• WHAT IS BEING ASKED:
When you reach the line below that has "脱出ADV【絶対に開けるな。】がリリースされました！15", start returning lines exactly, and stop after the line that has "mères physiquement actives"; skip the pictures.

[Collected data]
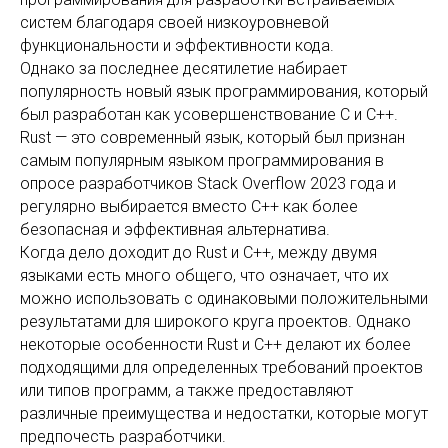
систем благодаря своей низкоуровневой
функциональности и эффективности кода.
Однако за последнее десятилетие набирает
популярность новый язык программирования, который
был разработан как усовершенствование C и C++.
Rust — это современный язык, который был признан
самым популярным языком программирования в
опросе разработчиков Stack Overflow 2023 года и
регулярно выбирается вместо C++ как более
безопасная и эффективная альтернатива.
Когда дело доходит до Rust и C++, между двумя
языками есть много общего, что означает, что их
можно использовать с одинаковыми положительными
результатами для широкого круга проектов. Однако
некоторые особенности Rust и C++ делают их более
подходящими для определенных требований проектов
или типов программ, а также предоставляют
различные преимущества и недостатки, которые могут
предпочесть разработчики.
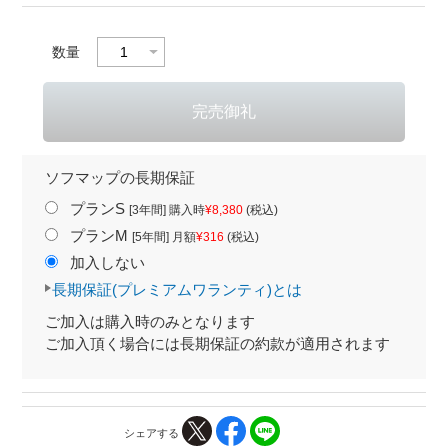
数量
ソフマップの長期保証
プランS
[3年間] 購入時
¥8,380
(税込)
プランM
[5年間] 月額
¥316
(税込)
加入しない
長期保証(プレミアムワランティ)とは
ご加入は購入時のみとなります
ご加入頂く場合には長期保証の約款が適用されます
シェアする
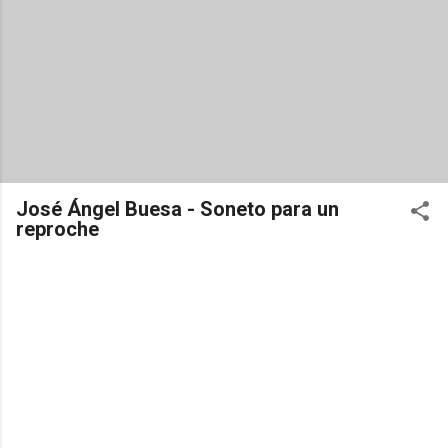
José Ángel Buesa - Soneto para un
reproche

...

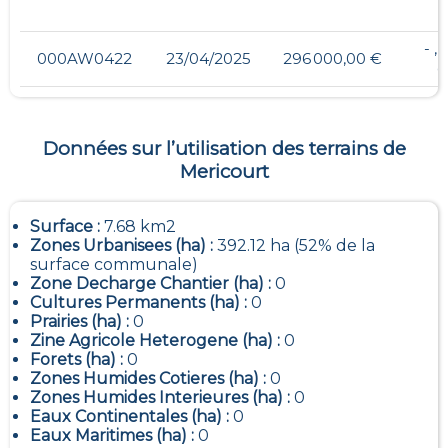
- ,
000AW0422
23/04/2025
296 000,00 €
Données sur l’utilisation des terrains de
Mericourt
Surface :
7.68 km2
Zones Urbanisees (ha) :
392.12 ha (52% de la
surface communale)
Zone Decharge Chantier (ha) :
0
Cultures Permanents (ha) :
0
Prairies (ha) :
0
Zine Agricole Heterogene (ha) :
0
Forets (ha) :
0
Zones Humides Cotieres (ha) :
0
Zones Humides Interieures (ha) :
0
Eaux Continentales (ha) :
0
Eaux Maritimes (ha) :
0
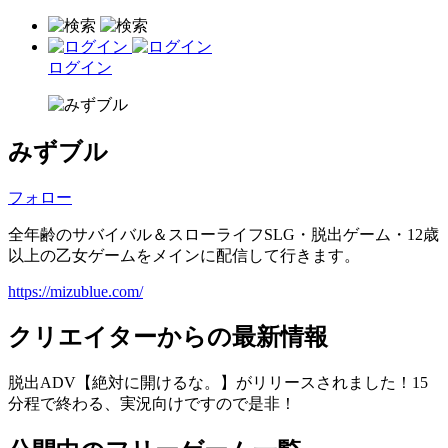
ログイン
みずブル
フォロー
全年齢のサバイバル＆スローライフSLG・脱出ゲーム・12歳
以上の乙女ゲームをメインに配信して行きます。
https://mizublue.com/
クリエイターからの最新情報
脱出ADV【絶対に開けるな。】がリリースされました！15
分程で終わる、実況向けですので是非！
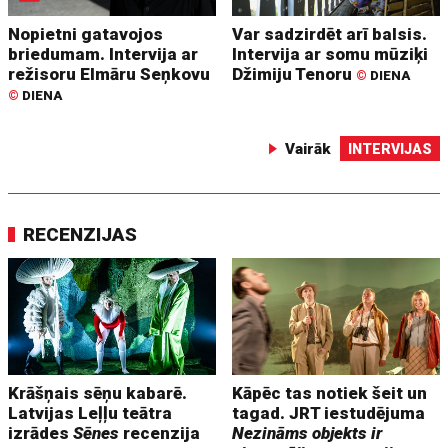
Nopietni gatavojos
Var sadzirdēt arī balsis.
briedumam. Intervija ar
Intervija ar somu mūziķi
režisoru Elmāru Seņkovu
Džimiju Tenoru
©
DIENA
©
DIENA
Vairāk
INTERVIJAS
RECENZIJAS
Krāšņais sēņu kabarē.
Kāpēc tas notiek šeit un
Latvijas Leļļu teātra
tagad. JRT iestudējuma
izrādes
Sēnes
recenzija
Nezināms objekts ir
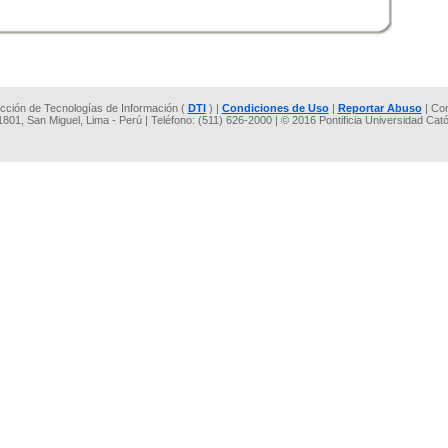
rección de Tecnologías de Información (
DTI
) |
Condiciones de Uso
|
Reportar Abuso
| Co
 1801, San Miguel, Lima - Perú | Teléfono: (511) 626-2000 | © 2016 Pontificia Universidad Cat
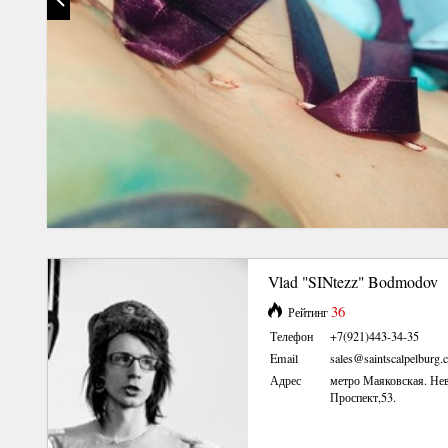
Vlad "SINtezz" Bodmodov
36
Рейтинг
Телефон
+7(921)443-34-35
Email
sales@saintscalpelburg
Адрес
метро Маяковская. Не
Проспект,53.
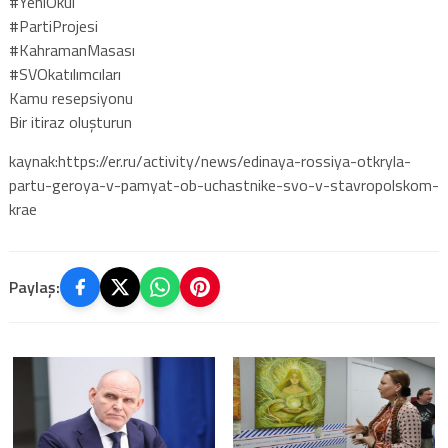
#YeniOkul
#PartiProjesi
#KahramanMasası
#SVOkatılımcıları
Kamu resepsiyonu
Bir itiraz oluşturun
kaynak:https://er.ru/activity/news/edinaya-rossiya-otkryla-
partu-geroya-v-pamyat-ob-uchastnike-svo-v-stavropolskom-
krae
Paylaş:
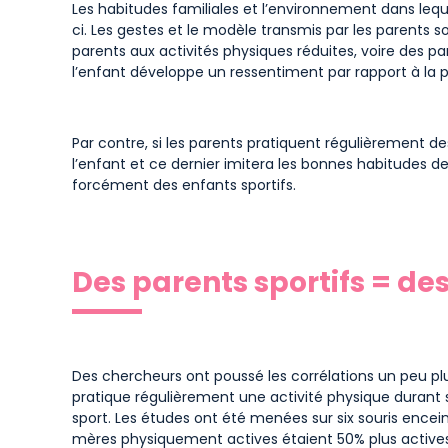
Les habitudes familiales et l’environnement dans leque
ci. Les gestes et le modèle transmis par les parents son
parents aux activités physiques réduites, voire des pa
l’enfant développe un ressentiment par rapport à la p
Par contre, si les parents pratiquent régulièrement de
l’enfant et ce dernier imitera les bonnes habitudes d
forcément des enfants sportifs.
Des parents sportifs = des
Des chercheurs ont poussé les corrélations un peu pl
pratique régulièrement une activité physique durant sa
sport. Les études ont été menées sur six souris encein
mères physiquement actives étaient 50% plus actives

==

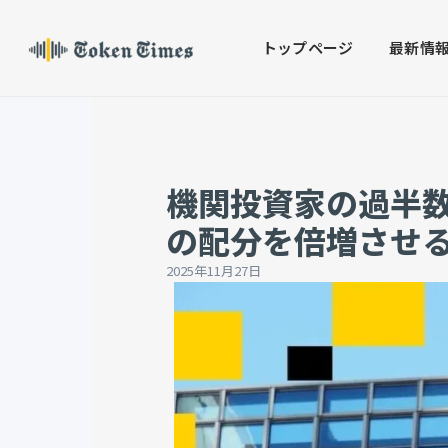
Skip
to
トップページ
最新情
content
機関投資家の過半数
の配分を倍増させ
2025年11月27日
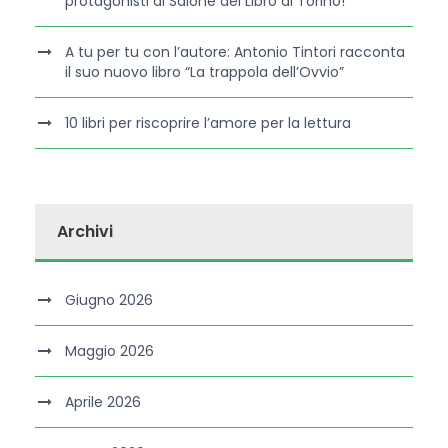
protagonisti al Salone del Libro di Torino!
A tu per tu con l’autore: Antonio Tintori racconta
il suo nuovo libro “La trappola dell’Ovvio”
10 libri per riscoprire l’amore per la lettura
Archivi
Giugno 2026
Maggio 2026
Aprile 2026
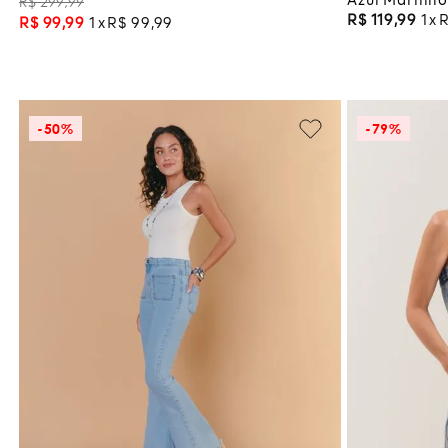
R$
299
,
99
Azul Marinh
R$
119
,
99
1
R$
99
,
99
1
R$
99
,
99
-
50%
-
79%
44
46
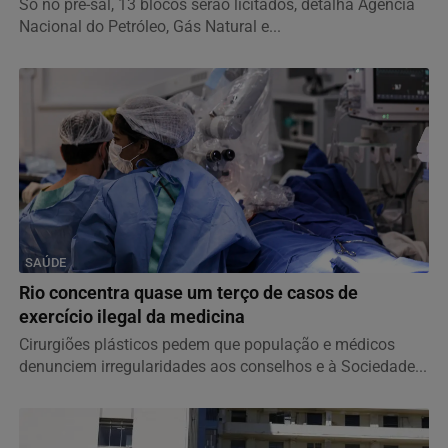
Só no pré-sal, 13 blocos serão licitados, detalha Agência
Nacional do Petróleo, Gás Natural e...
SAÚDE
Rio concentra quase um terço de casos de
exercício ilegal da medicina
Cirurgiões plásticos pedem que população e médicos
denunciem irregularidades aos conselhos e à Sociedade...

• TASK ANSWER:
脱出ADV【絶対に開けるな。】がリリースされました！15
分程で終わる、実況向けですので是非！
Nopietni gatavojos
Var sadzirdēt arī balsis.
briedumam. Intervija ar
Intervija ar somu mūziķi
režisoru Elmāru Seņkovu
Džimiju Tenoru
©
DIENA
©
DIENA
Vairāk
INTERVIJAS
RECENZIJAS
Krāšņais sēņu kabarē.
Kāpēc tas notiek šeit un
Latvijas Leļļu teātra
tagad. JRT iestudējuma
izrādes
Sēnes
recenzija
Nezināms objekts ir
rección de Tecnologías de Información (
DTI
) |
Condiciones de Uso
|
Reportar Abuso
| Co
 1801, San Miguel, Lima - Perú | Teléfono: (511) 626-2000 | © 2016 Pontificia Universidad Cat
Vlad "SINtezz" Bodmodov
36
Рейтинг
Телефон
+7(921)443-34-35
Email
sales@saintscalpelburg
Адрес
метро Маяковская. Не
Проспект,53.
#YeniOkul
#PartiProjesi
#KahramanMasası
#SVOkatılımcıları
Kamu resepsiyonu
Bir itiraz oluşturun
kaynak:https://er.ru/activity/news/edinaya-rossiya-otkryla-
partu-geroya-v-pamyat-ob-uchastnike-svo-v-stavropolskom-
krae
Paylaş:
Les habitudes familiales et l’environnement dans leque
ci. Les gestes et le modèle transmis par les parents son
parents aux activités physiques réduites, voire des pa
l’enfant développe un ressentiment par rapport à la p
Par contre, si les parents pratiquent régulièrement de
l’enfant et ce dernier imitera les bonnes habitudes d
forcément des enfants sportifs.
Des parents sportifs = des
Des chercheurs ont poussé les corrélations un peu pl
pratique régulièrement une activité physique durant sa
sport. Les études ont été menées sur six souris encein
mères physiquement actives étaient 50% plus actives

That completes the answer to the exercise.